> [Problem] Write the records out again exactly, but without pictures.

[Collected data]

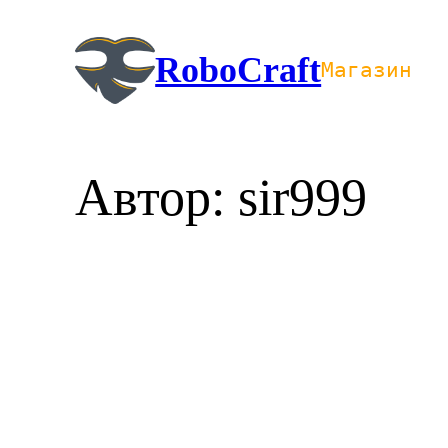
Перейти
к
RoboCraft
Магазин
содержимому
Автор:
sir999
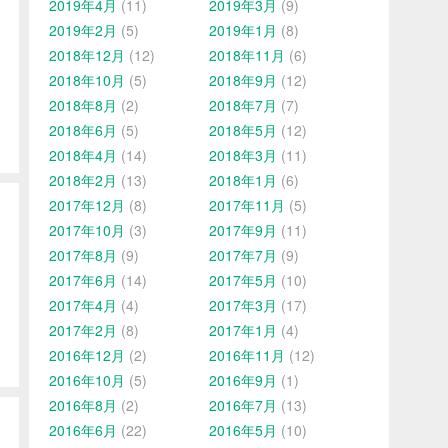
2019年4月
(11)
2019年3月
(9)
2019年2月
(5)
2019年1月
(8)
2018年12月
(12)
2018年11月
(6)
2018年10月
(5)
2018年9月
(12)
2018年8月
(2)
2018年7月
(7)
2018年6月
(5)
2018年5月
(12)
2018年4月
(14)
2018年3月
(11)
2018年2月
(13)
2018年1月
(6)
2017年12月
(8)
2017年11月
(5)
2017年10月
(3)
2017年9月
(11)
2017年8月
(9)
2017年7月
(9)
2017年6月
(14)
2017年5月
(10)
2017年4月
(4)
2017年3月
(17)
2017年2月
(8)
2017年1月
(4)
2016年12月
(2)
2016年11月
(12)
2016年10月
(5)
2016年9月
(1)
2016年8月
(2)
2016年7月
(13)
2016年6月
(22)
2016年5月
(10)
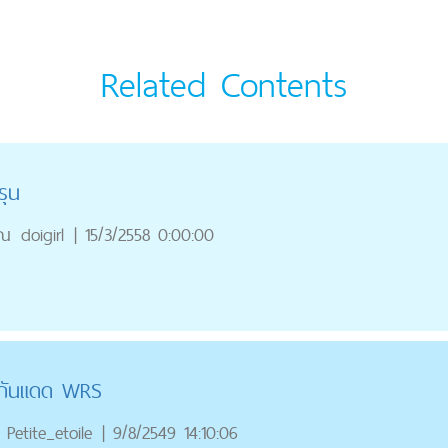
Related Contents
รุน
ุณ
doigirl
|
15/3/2558 0:00:00
มกันแดด WRS
Petite_etoile
|
9/8/2549 14:10:06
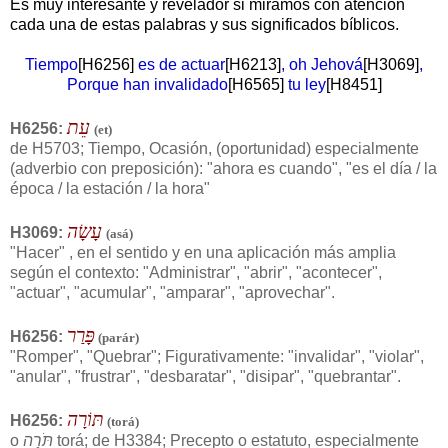
Es muy interesante y revelador si miramos con atención
cada una de estas palabras y sus significados bíblicos.
Tiempo
[H6256]
es de actuar
[H6213]
, oh Jehová
[H3069]
,
Porque han invalidado
[H6565]
tu ley
[H8451]
עֵת
H6256:
(et)
de H5703; Tiempo, Ocasión, (oportunidad) especialmente
(adverbio con preposición): "ahora es cuando", "es el día / la
época / la estación / la hora"
עָשָׂה
H3069:
(
asá
)
"Hacer" , en el sentido y en una aplicación más amplia
según el contexto: "Administrar", "abrir", "acontecer",
"actuar", "acumular", "amparar", "aprovechar".
פָּרַר
H6256:
(
parár
)
"Romper", "Quebrar"; Figurativamente: "invalidar", "violar",
"anular", "frustrar", "desbaratar", "disipar", "quebrantar".
תּוֹרָה
H6256:
(
torá
)
o
תֹּרָה
torá; de H3384; Precepto o estatuto, especialmente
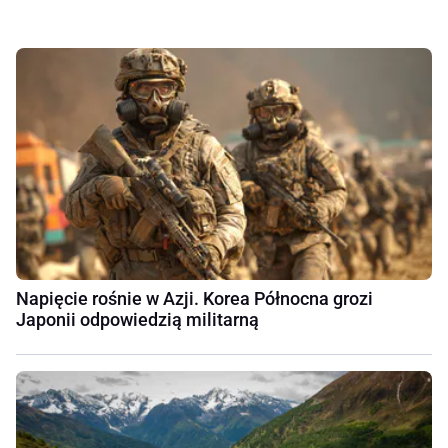
Napięcie rośnie w Azji. Korea Północna grozi
Japonii odpowiedzią militarną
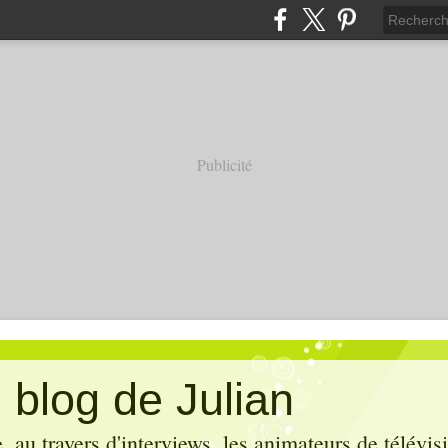
Publicité
 blog de Julian
 au travers d'interviews, les animateurs de télévis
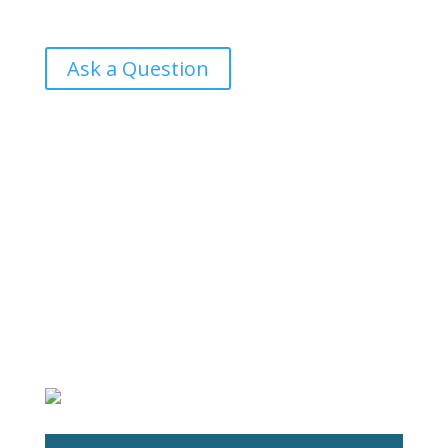
Ask a Question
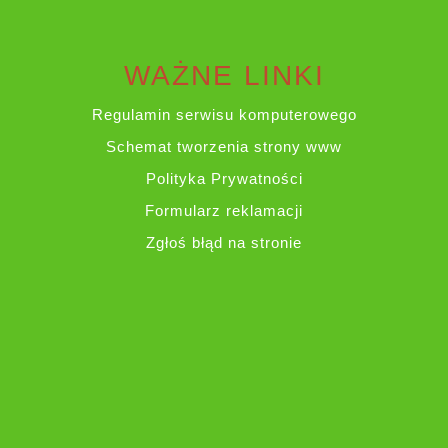
WAŻNE LINKI
Regulamin serwisu komputerowego
Schemat tworzenia strony www
Polityka Prywatności
Formularz reklamacji
Zgłoś błąd na stronie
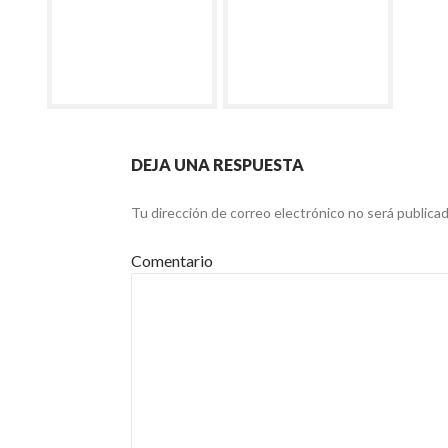
DEJA UNA RESPUESTA
Tu dirección de correo electrónico no será publicad
Comentario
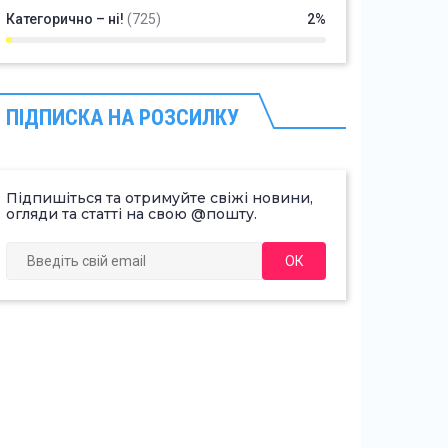
Категорично – ні!
(725)
2%
ПІДПИСКА НА РОЗСИЛКУ
Підпишіться та отримуйте свіжі новини,
огляди та статті на свою @пошту.
ОК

> [Your solution]
Перейти
к
RoboCraft
Магазин
содержимому
Автор:
sir999
2019年4月
(11)
2019年3月
(9)
2019年2月
(5)
2019年1月
(8)
2018年12月
(12)
2018年11月
(6)
2018年10月
(5)
2018年9月
(12)
2018年8月
(2)
2018年7月
(7)
2018年6月
(5)
2018年5月
(12)
2018年4月
(14)
2018年3月
(11)
2018年2月
(13)
2018年1月
(6)
2017年12月
(8)
2017年11月
(5)
2017年10月
(3)
2017年9月
(11)
2017年8月
(9)
2017年7月
(9)
2017年6月
(14)
2017年5月
(10)
2017年4月
(4)
2017年3月
(17)
2017年2月
(8)
2017年1月
(4)
2016年12月
(2)
2016年11月
(12)
2016年10月
(5)
2016年9月
(1)
2016年8月
(2)
2016年7月
(13)
2016年6月
(22)
2016年5月
(10)
Related Contents
รุน
ุณ
doigirl
|
15/3/2558 0:00:00
มกันแดด WRS
Petite_etoile
|
9/8/2549 14:10:06
Es muy interesante y revelador si miramos con atención
cada una de estas palabras y sus significados bíblicos.
Tiempo
[H6256]
es de actuar
[H6213]
, oh Jehová
[H3069]
,
Porque han invalidado
[H6565]
tu ley
[H8451]
עֵת
H6256:
(et)
de H5703; Tiempo, Ocasión, (oportunidad) especialmente
(adverbio con preposición): "ahora es cuando", "es el día / la
época / la estación / la hora"
עָשָׂה
H3069:
(
asá
)
"Hacer" , en el sentido y en una aplicación más amplia
según el contexto: "Administrar", "abrir", "acontecer",
"actuar", "acumular", "amparar", "aprovechar".
פָּרַר
H6256:
(
parár
)
"Romper", "Quebrar"; Figurativamente: "invalidar", "violar",
"anular", "frustrar", "desbaratar", "disipar", "quebrantar".
תּוֹרָה
H6256:
(
torá
)
o
תֹּרָה
torá; de H3384; Precepto o estatuto, especialmente
Napięcie rośnie w Azji. Korea Północna grozi
Japonii odpowiedzią militarną
Publicité
 blog de Julian
 au travers d'interviews, les animateurs de télévis
Ask a Question
WAŻNE LINKI
Regulamin serwisu komputerowego
Schemat tworzenia strony www
Polityka Prywatności
Formularz reklamacji
Zgłoś błąd na stronie
DEJA UNA RESPUESTA
Tu dirección de correo electrónico no será publicad
Comentario
Категорично – ні!
(725)
2%
ПІДПИСКА НА РОЗСИЛКУ
Підпишіться та отримуйте свіжі новини,
огляди та статті на свою @пошту.
ОК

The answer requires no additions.